In the EU, organic viticulture laws don't cover the production or labelling of organic wine. That's why you'll see bottles with varying symbols identifying them as organic.

The USA and Australia even distinguish between two categories: 'Organic Wine' on the one hand, and 'Wine made from organically grown grapes' on the other. In case you were wondering, the difference is to do with the addition of sulphur dioxide during winemaking.

Speaking of sulphur - and I could almost write a whole new blog on that topic alone - suffice to say here that organic wines will generally still have added sulphites, though at lower levels than those permitted for non-organic wines (usually about 2/3 of the amount). The reason sulphites are used so commonly in winemaking is for their anti-spoilage properties: they keep the wine tasting the way it's supposed to when it reaches you.

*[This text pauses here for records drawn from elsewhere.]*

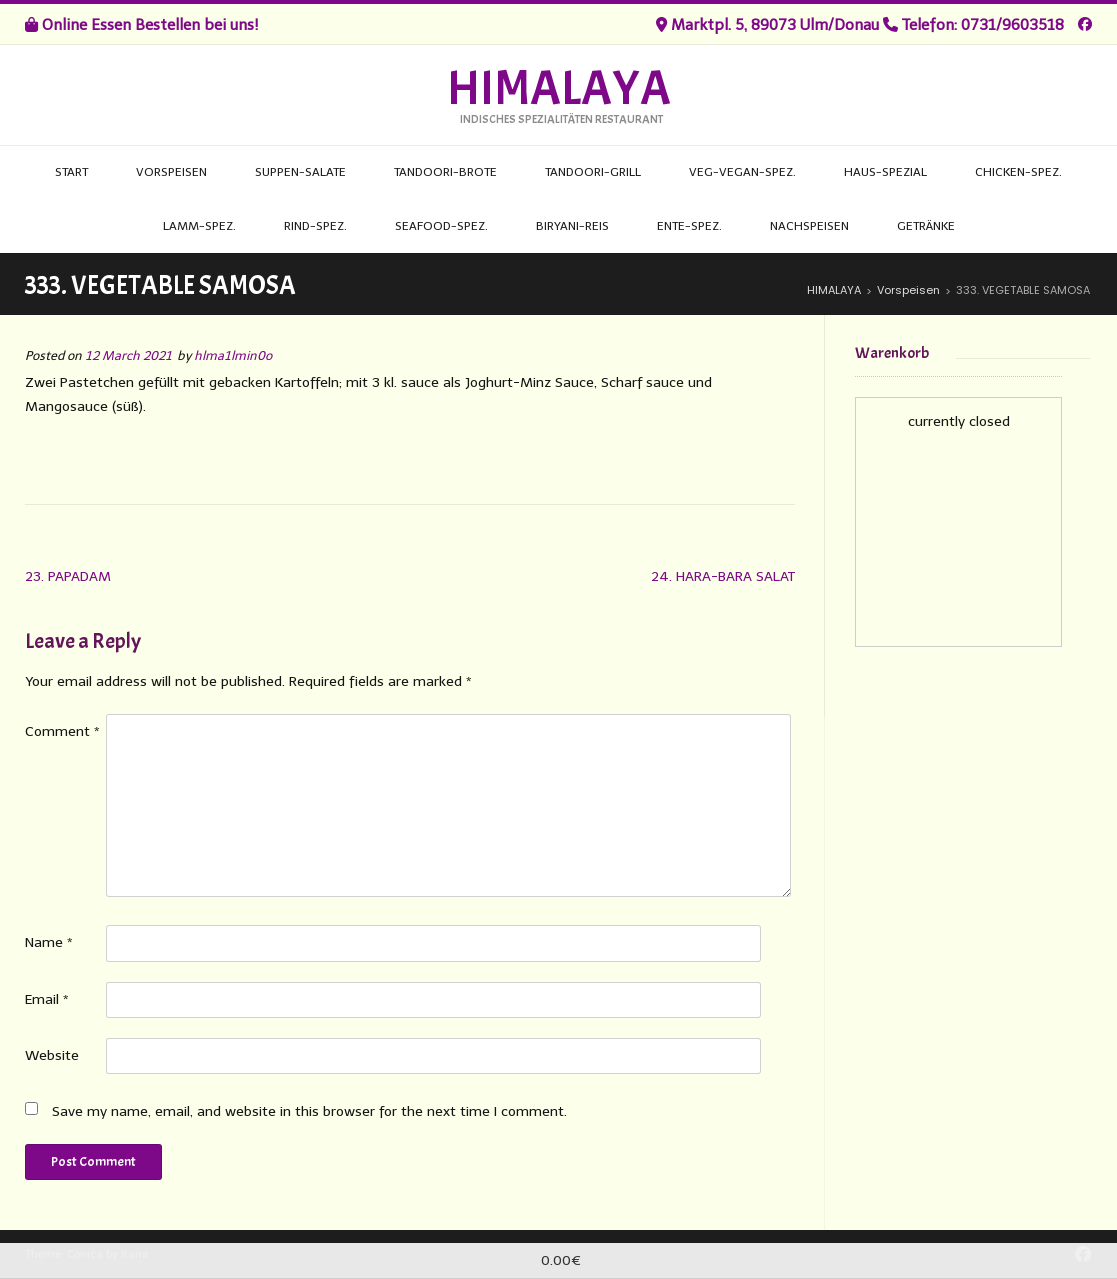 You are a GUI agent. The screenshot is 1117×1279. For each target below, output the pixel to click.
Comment (62, 731)
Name (49, 942)
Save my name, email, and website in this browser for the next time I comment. (309, 1111)
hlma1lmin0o (233, 355)
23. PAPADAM (68, 576)
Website (52, 1055)
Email (47, 999)
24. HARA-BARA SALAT (723, 576)
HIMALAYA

All this is enough to give you a headache (something which, organic wine is alleged not to do by the way)

So how do you grow grapes organically? Broadly speaking, you grow without manmade fertilisers, fungicides, pesticides, or anything GM. Natural substances and remedies for vineyard problems are used instead of chemicals, for example, the use of canopy management (that's 'clever leaf pruning' to the rest of us) to avoid problems like rot; even animals like sheep (notably in New Zealand) might graze your vineyard area as an alternative to herbicides, munching away at unwanted vegetation and providing a free source of organic manure!

These days it's much more common to see wine producers thinking more carefully about what they put on their vineyards, and far more are practicing organically than you might realise - for one thing, many decide not to seek any kind of formal organic certification. And it's easily forgotten that once upon a time, what we now call 'conventional' viticulture (i.e. with the use of artificial substances) was utterly unknown, and organic viticulture was the only available option!